カッターのすべりが悪い場合は、刃に薄くワセリンを塗るとスムーズに切れます。
カッターに定規を当てて切る場合は、竹定規や厚手のプラスチック定規(厚み3mmほど)などがおすすめです。竹定規やプラスチック定規は、金属製の定規より軽くてダンボールを傷つけにくく、定規と刃がこすれあう音もほとんど気になりません。
ただ、厚めの定規は罫書きに使いにくいと感じることがあります。その場合は、罫書き用の薄い定規と切断用の厚い定規を準備するとよいでしょう。
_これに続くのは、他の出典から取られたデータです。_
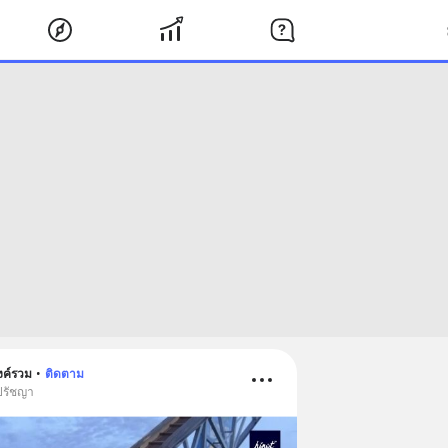
งค์รวม
•
ติดตาม
ปรัชญา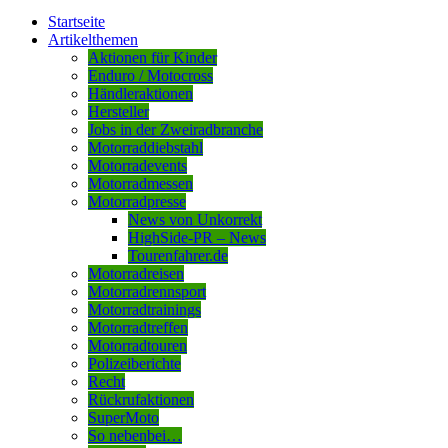
Startseite
Artikelthemen
Aktionen für Kinder
Enduro / Motocross
Händleraktionen
Hersteller
Jobs in der Zweiradbranche
Motorraddiebstahl
Motorradevents
Motorradmessen
Motorradpresse
News von Unkorrekt
HighSide-PR – News
Tourenfahrer.de
Motorradreisen
Motorradrennsport
Motorradtrainings
Motorradtreffen
Motorradtouren
Polizeiberichte
Recht
Rückrufaktionen
SuperMoto
So nebenbei…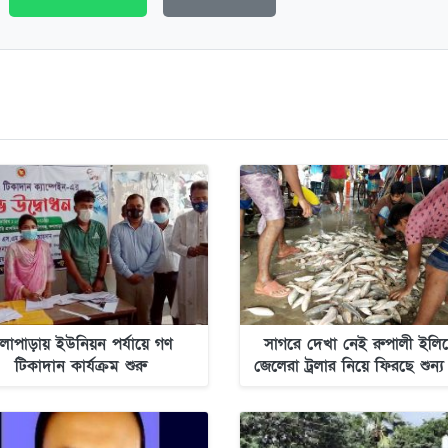
লাপাড়ায় ইউনিয়ন পর্যায়ে গণ
সাগরে দেখা নেই রুপালী ইলিশ
টিকাদান কার্যক্রম শুরু
জেলেরা ট্রলার নিয়ে ফিরছে শুন্য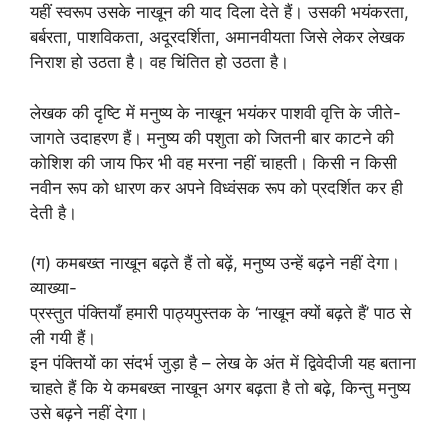
यहीं स्वरूप उसके नाखून की याद दिला देते हैं। उसकी भयंकरता,
बर्बरता, पाशविकता, अदूरदर्शिता, अमानवीयता जिसे लेकर लेखक
निराश हो उठता है। वह चिंतित हो उठता है।
लेखक की दृष्टि में मनुष्य के नाखून भयंकर पाशवी वृत्ति के जीते-
जागते उदाहरण हैं। मनुष्य की पशुता को जितनी बार काटने की
कोशिश की जाय फिर भी वह मरना नहीं चाहती। किसी न किसी
नवीन रूप को धारण कर अपने विध्वंसक रूप को प्रदर्शित कर ही
देती है।
(ग) कमबख्त नाखून बढ़ते हैं तो बढ़ें, मनुष्य उन्हें बढ़ने नहीं देगा।
व्याख्या-
प्रस्तुत पंक्तियाँ हमारी पाठ्यपुस्तक के ‘नाखून क्यों बढ़ते हैं’ पाठ से
ली गयी हैं।
इन पंक्तियों का संदर्भ जुड़ा है – लेख के अंत में द्विवेदीजी यह बताना
चाहते हैं कि ये कमबख्त नाखून अगर बढ़ता है तो बढ़े, किन्तु मनुष्य
उसे बढ़ने नहीं देगा।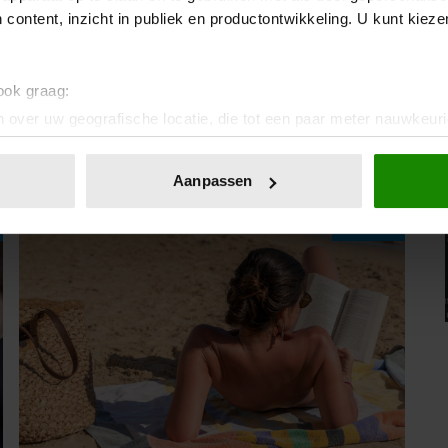
 content, inzicht in publiek en productontwikkeling. U kunt kiez
07/08/2026
 ook graag:
JANINE ABBRING OVER AFSCHEID
 over uw geografische locatie, die tot een paar meter nauwkeuri
VAN ‘ZOMERGASTEN’: “FIJN DAT IK
eren door het actief te scannen op specifieke eigenschappen (fing
HET LICHT MAG UITDOEN”
onlijke gegevens worden verwerkt en stel uw voorkeuren in he
Aanpassen
jzigen of intrekken in de Cookieverklaring.
Vriendin
ent en advertenties te personaliseren, om functies voor social
. Ook delen we informatie over uw gebruik van onze site met on
e. Deze partners kunnen deze gegevens combineren met andere i
erzameld op basis van uw gebruik van hun services. U gaat akk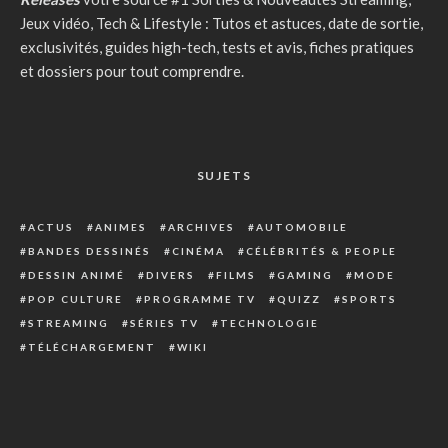
Jeux vidéo, Tech & Lifestyle : Tutos et astuces, date de sortie,
exclusivités, guides high-tech, tests et avis, fiches pratiques
et dossiers pour tout comprendre.
SUJETS
ACTUS
ANIMES
ARCHIVES
AUTOMOBILE
BANDES DESSINÉS
CINÉMA
CÉLÉBRITÉS & PEOPLE
DESSIN ANIMÉ
DIVERS
FILMS
GAMING
MODE
POP CULTURE
PROGRAMME TV
QUIZZ
SPORTS
STREAMING
SÉRIES TV
TECHNOLOGIE
TÉLÉCHARGEMENT
WIKI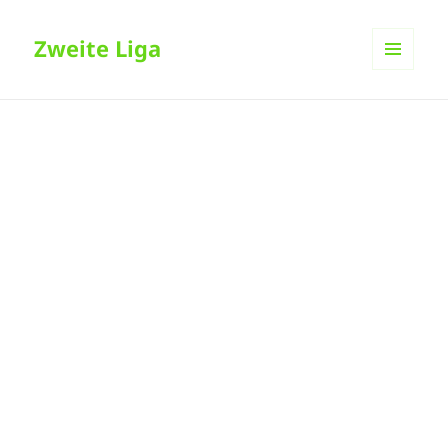
Zweite Liga
MENÜ
UND
WIDGETS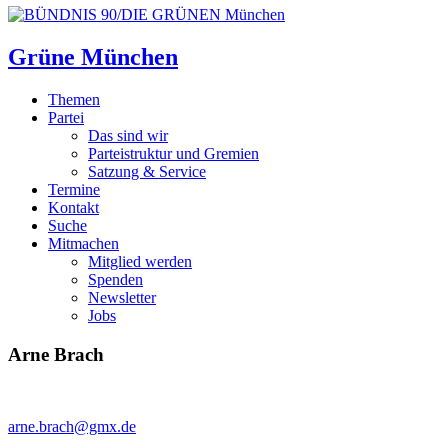
Grüne München
Themen
Partei
Das sind wir
Parteistruktur und Gremien
Satzung & Service
Termine
Kontakt
Suche
Mitmachen
Mitglied werden
Spenden
Newsletter
Jobs
Arne Brach
arne.brach@gmx.de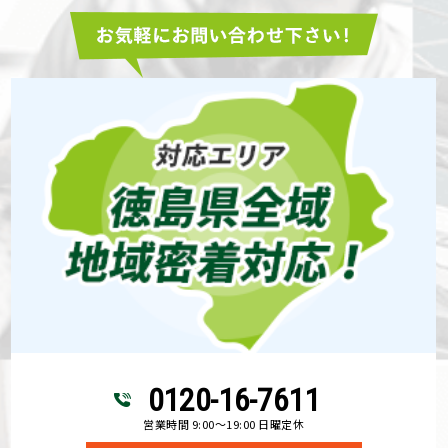
0120-16-7611
営業時間 9:00～19:00 日曜定休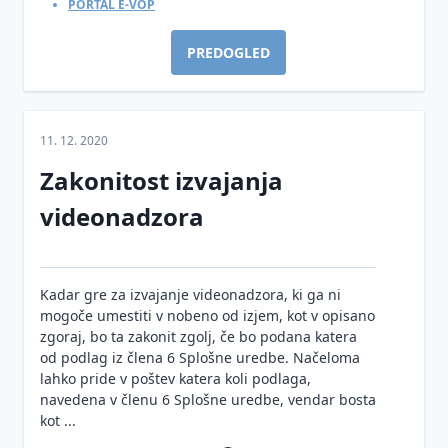
PORTAL E-VOP
podatkov
ZinfV-
Informacijska
1
varnost
PREDOGLED
in
umetna
inteligenca
11. 12. 2020
Zakonitost izvajanja
videonadzora
Kadar gre za izvajanje videonadzora, ki ga ni
mogoče umestiti v nobeno od izjem, kot v opisano
zgoraj, bo ta zakonit zgolj, če bo podana katera
od podlag iz člena 6 Splošne uredbe. Načeloma
lahko pride v poštev katera koli podlaga,
navedena v členu 6 Splošne uredbe, vendar bosta
kot ...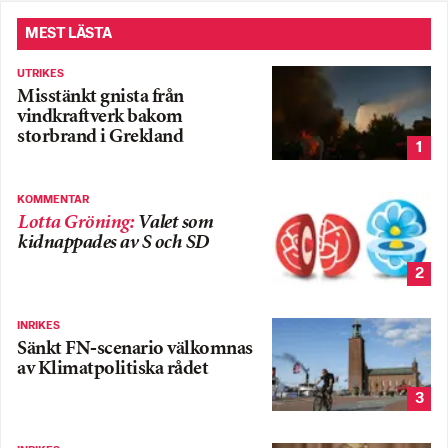
MEST LÄSTA
UTRIKES
Misstänkt gnista från
vindkraftverk bakom
storbrand i Grekland
1
KOMMENTAR
Lotta Gröning
:
Valet som
kidnappades av S och SD
2
INRIKES
Sänkt FN-scenario välkomnas
av Klimatpolitiska rådet
3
ダンボール工作初心者には、簡単に扱えて入手しやすい30cm前後の定規がおすすめです。シンプルな竹定規からすべり止めゴムや金属製ガイドがついたカッティング用定規まで、さまざまな定規が販売されています。自分にとって使いやすい定規を選びましょう。
ダンボールをくり抜きたい場合は、裏ライナーだけでなく表ライナーにも罫書きが必要です。普通に切断する場合よりも手順が増えるものの、両側に罫書きすることで失敗が少なくなります。
円をくり抜く場合は、曲線をゆっくり切ることを意識しつつ以下の手順で進めましょう。
①円の中心点を決め、細めの針で穴をあけます。
太い針を使うと穴が大きくなり、罫書きがずれやすくなるため、細い針を用意することをおすすめします。
②①の中心点を基準に、両面のライナーにコンパスで罫書きします。
③三度切りと同じ要領で、裏側から裏ライナーと中芯を切ります。
中芯を切るときは、表ライナーを傷つけないよう慎重に切りましょう。
④くり抜き部分の周囲を傷つけないよう注意しつつ表側から表ライナーを切り、最後に切り抜く部分を取り外します。
もし中芯が切れていなければ、無理に外そうとせず裏側から切り直しましょう。
長方形の罫書きを行う際は、罫書きゲージの活用がおすすめです。罫書きを行ってから、円と同じ要領で裏ライナー→中芯→表ライナーの順に切ります。
ダンボールに円や長方形のくり抜きを作りたいときは、上記で紹介した手順を参考にしてください。
ダンボールを切るときに、力ずくで無理やり切ると失敗やケガにつながる恐れがあります。きちんと下準備を行っていくつかのポイントを押さえれば、初心者でも安全かつ綺麗に切ることが可能です。
ダンボール工作では、罫書きの有無や丁寧さによって作品の出来栄えが変わることも少なくありません。ダンボール工作のスキルを上げたい人は、使いやすいカッターや定規などを準備して罫書きの練習をしてみましょう。
※子どもが刃物類を使用するときは、ケガ・事故防止のため必ず大人がフォローしてください。